The first time Kelvin taught about children's play, he lectured about it. He used this structure of participation not because he believed on principle that it was the best, but because it was convenient and used widely by his fellow university teachers. An excerpt from Kelvin's lecture notes is shown in Example 8.1 (Year one: Kelvin's lecture notes), and gives a sense of what he covered at that time.
In some ways the lecture proved effective: Kelvin covered the material efficiently (in about 20 minutes), related the topic to other ones in the course, defined and explained all key terms clearly, and did his best to relate the material to what he thought were students' own interests. These were all marks of good lecturing (Christensen, 2006). Students were mostly quiet during the lecture, but since only about one-third of them took notes, Kelvin had to assume that the rest had committed the material to memory while listening. The students quietness bothered him a little, but as a newcomer to university teaching, Kelvin was relieved simply to get through the class without embarrassment or active resistance from the students.
But there were also some negative signs. In spite of their courtesy, few students lingered after class to talk about children's play or to ask questions. Worse yet, few students chose children's play as a term paper topic, even though it might have made a highly interesting and enjoyable one. On the final exam few seemed able to relate concepts about play to their own experiences as teachers or leaders of recreational activities.

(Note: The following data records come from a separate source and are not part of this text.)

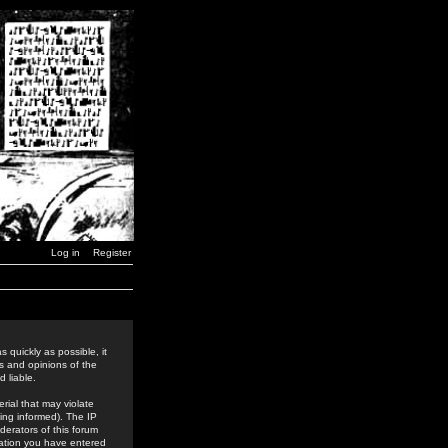
Log in
Register
 quickly as possible, it
s and opinions of the
 liable.
rial that may violate
ing informed). The IP
derators of this forum
rmation you have entered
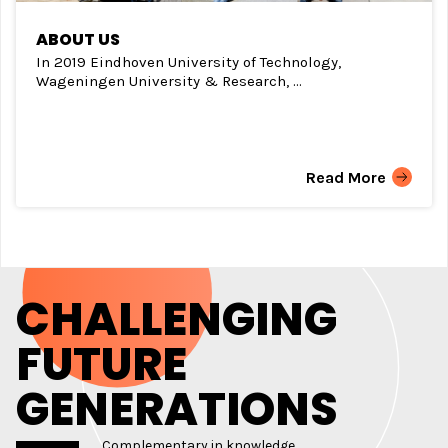
ABOUT US
In 2019 Eindhoven University of Technology,
Wageningen University & Research, ...
Read More
CHALLENGING
FUTURE
GENERATIONS
Complementary in knowledge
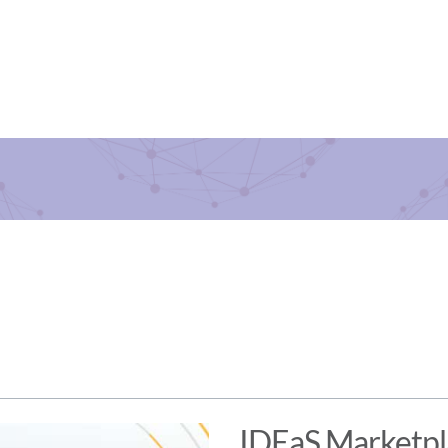
IDEaS Marketp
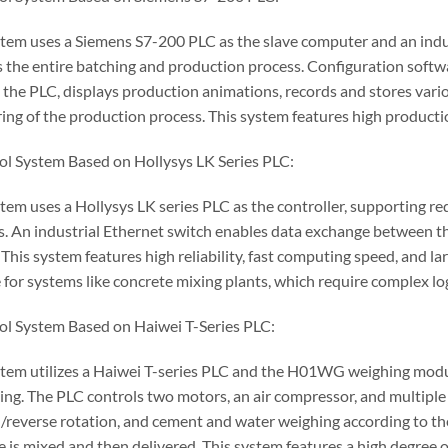
stem uses a Siemens S7-200 PLC as the slave computer and an ind
s the entire batching and production process. Configuration softw
 the PLC, displays production animations, records and stores vario
ing of the production process. This system features high producti
ol System Based on Hollysys LK Series PLC:
stem uses a Hollysys LK series PLC as the controller, supporting 
. An industrial Ethernet switch enables data exchange between the
 This system features high reliability, fast computing speed, and lar
 for systems like concrete mixing plants, which require complex lo
ol System Based on Haiwei T-Series PLC:
stem utilizes a Haiwei T-series PLC and the H01WG weighing modul
ing. The PLC controls two motors, an air compressor, and multiple 
/reverse rotation, and cement and water weighing according to the
e is mixed and then delivered. This system features a high degre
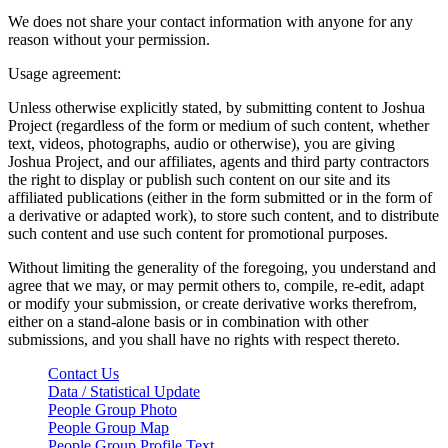
We does not share your contact information with anyone for any
reason without your permission.
Usage agreement:
Unless otherwise explicitly stated, by submitting content to Joshua
Project (regardless of the form or medium of such content, whether
text, videos, photographs, audio or otherwise), you are giving
Joshua Project, and our affiliates, agents and third party contractors
the right to display or publish such content on our site and its
affiliated publications (either in the form submitted or in the form of
a derivative or adapted work), to store such content, and to distribute
such content and use such content for promotional purposes.
Without limiting the generality of the foregoing, you understand and
agree that we may, or may permit others to, compile, re-edit, adapt
or modify your submission, or create derivative works therefrom,
either on a stand-alone basis or in combination with other
submissions, and you shall have no rights with respect thereto.
Contact Us
Data / Statistical Update
People Group Photo
People Group Map
People Group Profile Text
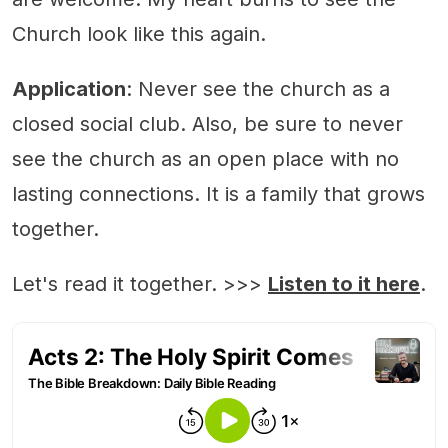
Church look like this again.
Application
: Never see the church as a
closed social club. Also, be sure to never
see the church as an open place with no
lasting connections. It is a family that grows
together.
Let's read it together. >>>
Listen to it here
.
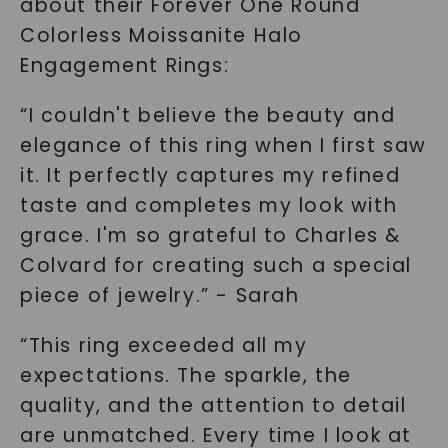
about their Forever One Round
Colorless Moissanite Halo
Engagement Rings:
“I couldn't believe the beauty and
elegance of this ring when I first saw
it. It perfectly captures my refined
taste and completes my look with
grace. I'm so grateful to Charles &
Colvard for creating such a special
piece of jewelry.” - Sarah
“This ring exceeded all my
expectations. The sparkle, the
quality, and the attention to detail
are unmatched. Every time I look at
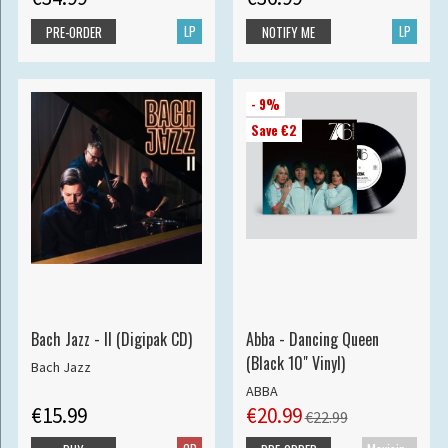
LP
LP
PRE-ORDER
NOTIFY ME
- 9%
Save €2
Bach Jazz - II (Digipak CD)
Abba - Dancing Queen
(Black 10" Vinyl)
Bach Jazz
ABBA
€15.99
€20.99
€22.99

There was an even more subtle problem. The lecture about play focused overtly on a topic (play) that praised action, intrinsic motivation, and self-choice. But by presenting these ideas as a lecture, Kelvin also implied an opposite message unintentionally: that learning is something done passively, and that it follows an intellectual path set only by the teacher. Even the physical layout of the classroom sent this message desks faced forward, as if to remind students to look only at the person lecturing. These are features of lecturing, as Kelvin later discovered, that are widely criticized in educational research (McKeachie & Svinicki, 2005; Benedict & Hoag, 2004). To some students the lecture format might even have implied that learning is equivalent to daydreaming, since both activities require sitting quietly and showing little expression. An obvious solution might have been to invite students to comment from time to time during the lecture, relating the topic to experiences and knowledge of their own. But during Kelvin's first year of teaching about play, he did little of this. The lecture medium, ironically, contradicted the lecture message, or at least it assumed that students would think actively about the material without ever speaking.